Andrij Sadowyj wirkt wie ein Mann, der nichts zu verbergen hat.

Als der Bürgermeister von Lwiw (Lemberg) Im Jahr 2013 ein neues Hause für seine Familie kaufte, lud er Journalisten für eine Besichtigung in das Haus ein. Und jetzt, wenn seine noch junge Partei sich darauf vorbereitet, die notorisch skrupellose Welt der parlamentarischen Politik zu betreten, sagt “Sadowyj je mehr mehr Kontrolle, desto besser”.

“Jede Person an der Macht muss unter strenger Aufsicht gehalten werden,” sagt der 46-jährige Bürgermeister, dessen junge Partei, Samopomitsch (“Selbsthilfe”) aus der relativen Unbekanntheit heraus einen erstaunlichen dritten Platz bei den ukrainischen Parlamentswahlen am 26. Oktober erreicht hat.

“Die einzigen Heiligen sind im Himmel,” fügt er hinzu. “Hier unten gibt es eine Vielzahl von Menschen, und einige sind anfällig für Provokationen. Wir wollen ein Beispiel für andere Parteien setzen.”

Sadowyj hat gewissermaßen bereits ein taktischen Beispiel gesetzt, wie man in den Monaten nach dem Euromaidan und dem Sturz von Präsident Wiktor Janukowytsch der öffentlichen Frustration mit einer Politik-as-usual entgegenwirken kann.

Samopomitsch ist die einzige Partei, die erfahrene Politiker und Unternehmer völlig aus seiner Kandidatenliste ausgeschlossen hatte, sie bekam 11 % der Stimmen, nur hinter dem Block des Präsidenten Petro Poroschenko und Ministerpräsident Arsenij Jazenjuks Narodnij Front (“Volksfront”), die 21,8 % bzw. 22,2 % erhielten.

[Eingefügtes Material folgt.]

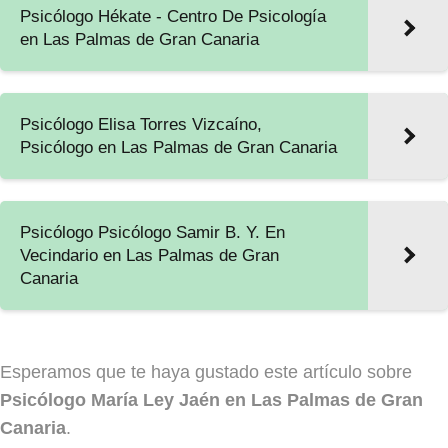
Psicólogo Hékate - Centro De Psicología
en Las Palmas de Gran Canaria
Psicólogo Elisa Torres Vizcaíno,
Psicólogo en Las Palmas de Gran Canaria
Psicólogo Psicólogo Samir B. Y. En
Vecindario en Las Palmas de Gran
Canaria
Esperamos que te haya gustado este artículo sobre
Psicólogo María Ley Jaén en Las Palmas de Gran
Canaria
.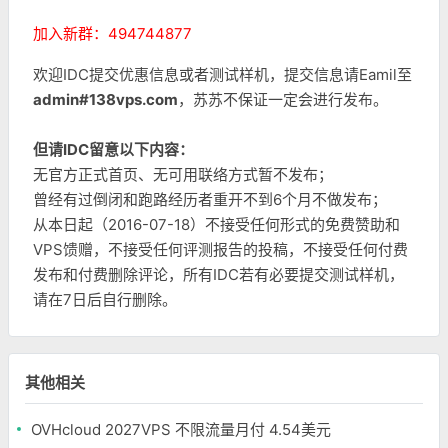
加入新群：494744877
欢迎IDC提交优惠信息或者测试样机，提交信息请Eamil至
admin#138vps.com
，苏苏不保证一定会进行发布。
但请IDC留意以下内容：
无官方正式首页、无可用联络方式暂不发布；
曾经有过倒闭和跑路经历者重开不到6个月不做发布；
从本日起（2016-07-18）不接受任何形式的免费赞助和
VPS馈赠，不接受任何评测报告的投稿，不接受任何付费
发布和付费删除评论，所有IDC若有必要提交测试样机，
请在7日后自行删除。
其他相关
OVHcloud 2027VPS 不限流量月付 4.54美元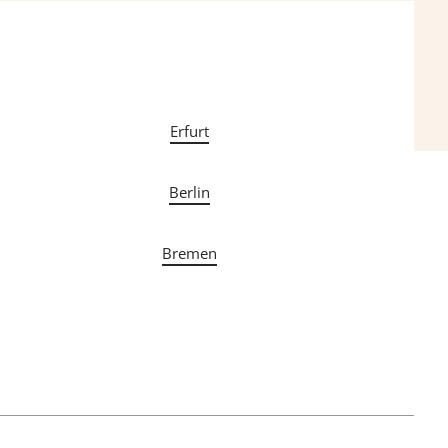
Erfurt
Berlin
Bremen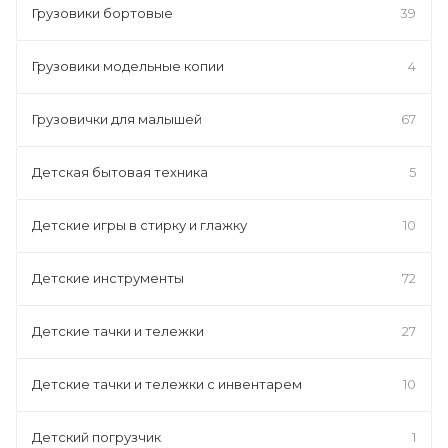
Грузовики бортовые
39
Грузовики модельные копии
4
Грузовички для малышей
67
Детская бытовая техника
5
Детские игры в стирку и глажку
10
Детские инструменты
72
Детские тачки и тележки
27
Детские тачки и тележки с инвентарем
10
Детский погрузчик
1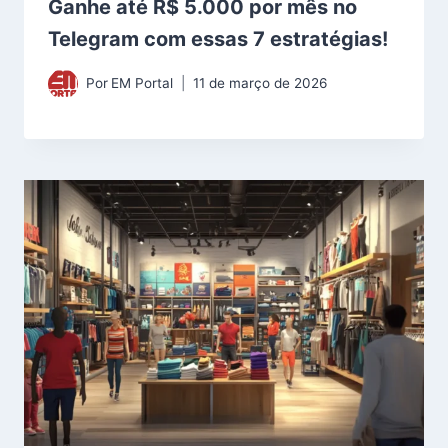
Ganhe até R$ 5.000 por mês no
Telegram com essas 7 estratégias!
Por
EM Portal
11 de março de 2026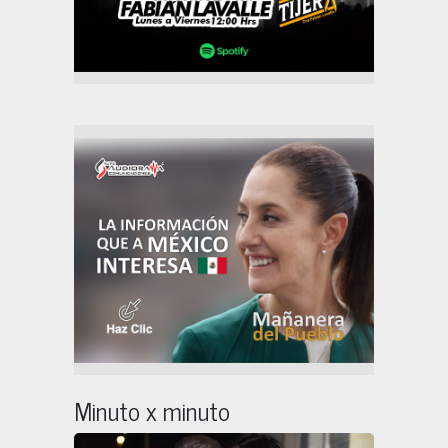
Minuto x minuto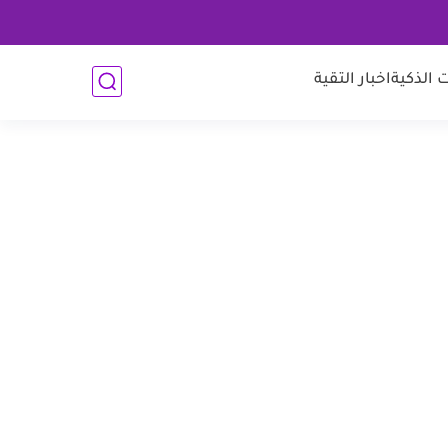
 الذكية
اخبار التقية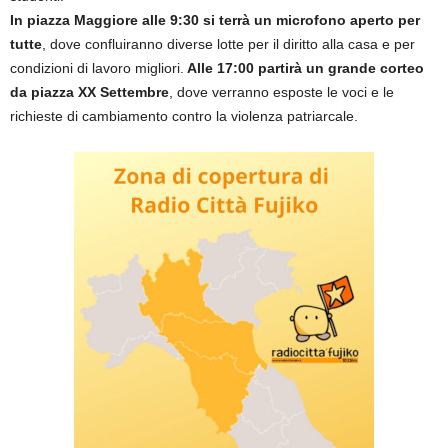
In piazza Maggiore alle 9:30 si terrà un microfono aperto per
tutte
, dove confluiranno diverse lotte per il diritto alla casa e per
condizioni di lavoro migliori.
Alle 17:00 partirà un grande corteo
da piazza XX Settembre
, dove verranno esposte le voci e le
richieste di cambiamento contro la violenza patriarcale.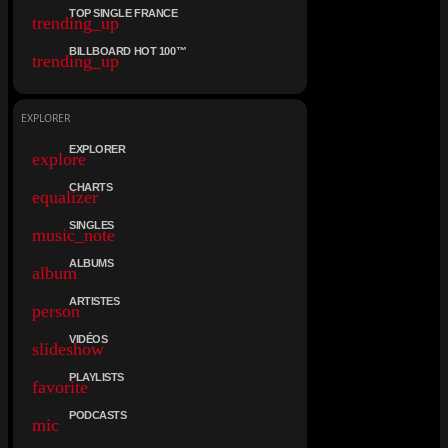
TOP SINGLE FRANCE
trending_up
BILLBOARD HOT 100™
trending_up
EXPLORER
EXPLORER
explore
CHARTS
equalizer
SINGLES
music_note
ALBUMS
album
ARTISTES
person
VIDÉOS
slideshow
PLAYLISTS
favorite
PODCASTS
mic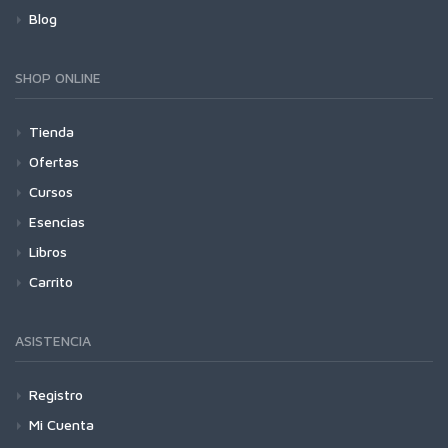
Blog
SHOP ONLINE
Tienda
Ofertas
Cursos
Esencias
Libros
Carrito
ASISTENCIA
Registro
Mi Cuenta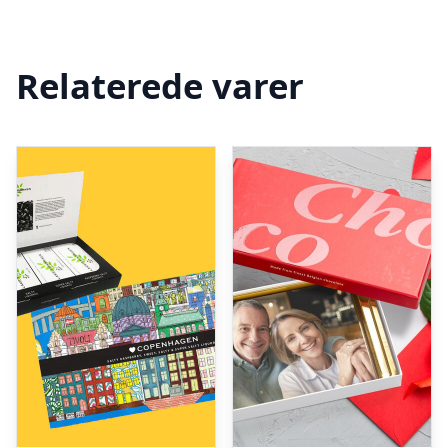
Relaterede varer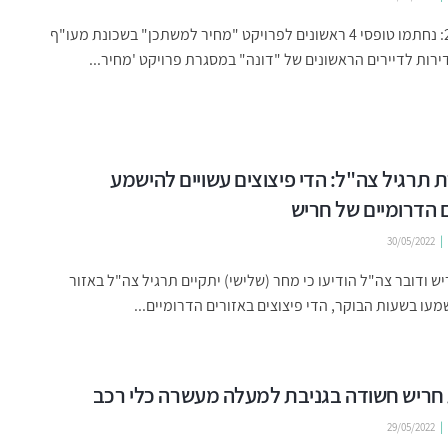
מרץ 2020: נחתמו טופסי 4 ראשונים לפרויקט "מחיר למשתכן" בשכונת מעו"ף
רות לדיירים הראשונים של "דונה" במסגרת פרויקט 'מחיר...
תרגיל צה"ל: הדי פיצוצים עשויים להישמע
 הדרומיים של חריש
30/05/2022
יש ודובר צה"ל הודיעו כי מחר (שלישי) יתקיים תרגיל צה"ל באזור
שמעו בשעות הבוקר, הדי פיצוצים באזורים הדרומיים...
חריש חשודה בגניבת למעלה מעשרה כלי רכב
29/05/2022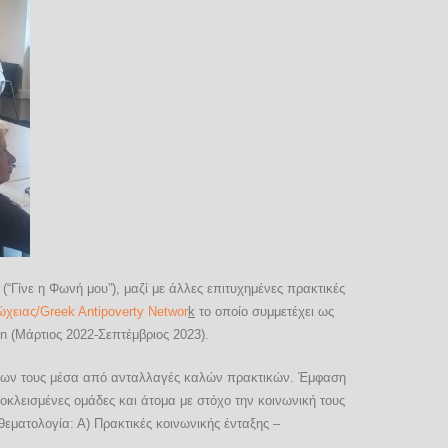
(“Γίνε η Φωνή μου”), μαζί με άλλες επιτυχημένες πρακτικές
χειας/Greek Antipoverty Networ
k
το οποίο συμμετέχει ως
 (Μάρτιος 2022-Σεπτέμβριος 2023).
τήτων τους μέσα από ανταλλαγές καλών πρακτικών. Έμφαση
οκλεισμένες ομάδες και άτομα με στόχο την κοινωνική τους
 θεματολογία:
Α) Πρακτικές κοινωνικής ένταξης –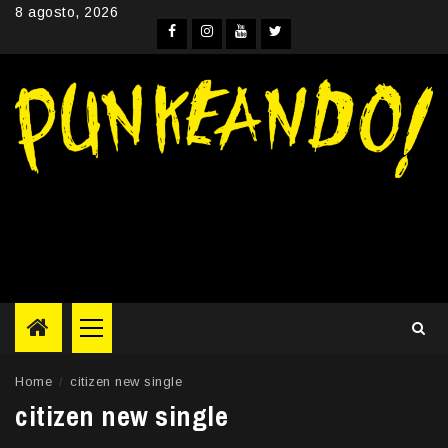
Skip
8 agosto, 2026
to
Facebook
Instagram
YouTube
Twitter
content
Primary
Menu
Home
citizen new single
citizen new single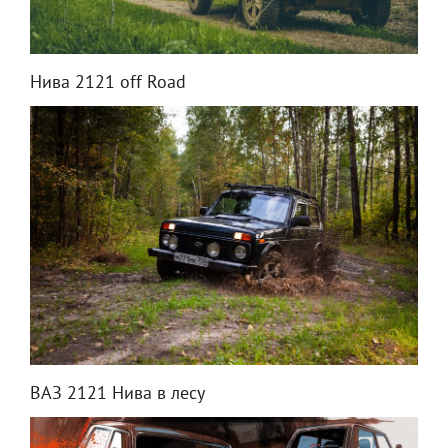
Нива 2121 off Road
ВАЗ 2121 Нива в лесу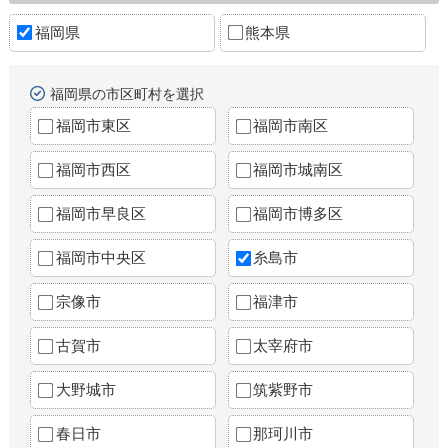
福岡県
熊本県
福岡県の市区町村を選択
福岡市東区
福岡市南区
福岡市西区
福岡市城南区
福岡市早良区
福岡市博多区
福岡市中央区
糸島市
宗像市
福津市
古賀市
太宰府市
大野城市
筑紫野市
春日市
那珂川市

Die Partei hatte einen besonders großen Erfolg in Sadowyjs Heimatstadt Lwiw sowie in der Hauptstadt Kyiw, in beiden ist eine politisch energiegeladene Wählerschaft vorhanden, die sich vom jugendlichen Profil von Samopomitsch angezogen fühlte.

Graue Haare sind selten bei Samopomitsch, die abzielt auf die größer werdende Wählerschaft aus den bürgerschaflichen Organisationen, auf Journalisten und mittelständische Unternehmer. Zu den bekanntesten Mitgliedern gehören die 32-jährige Aktivistin Hanna Hopko, die 2012 das öffentliche Rauchverbot in der Ukraine durchgesetzt hatte, und Jehor Sobolew, 37, ein Euromaidan-Kommandant und Vorsitzender des Lustrationsausschusses des Landes.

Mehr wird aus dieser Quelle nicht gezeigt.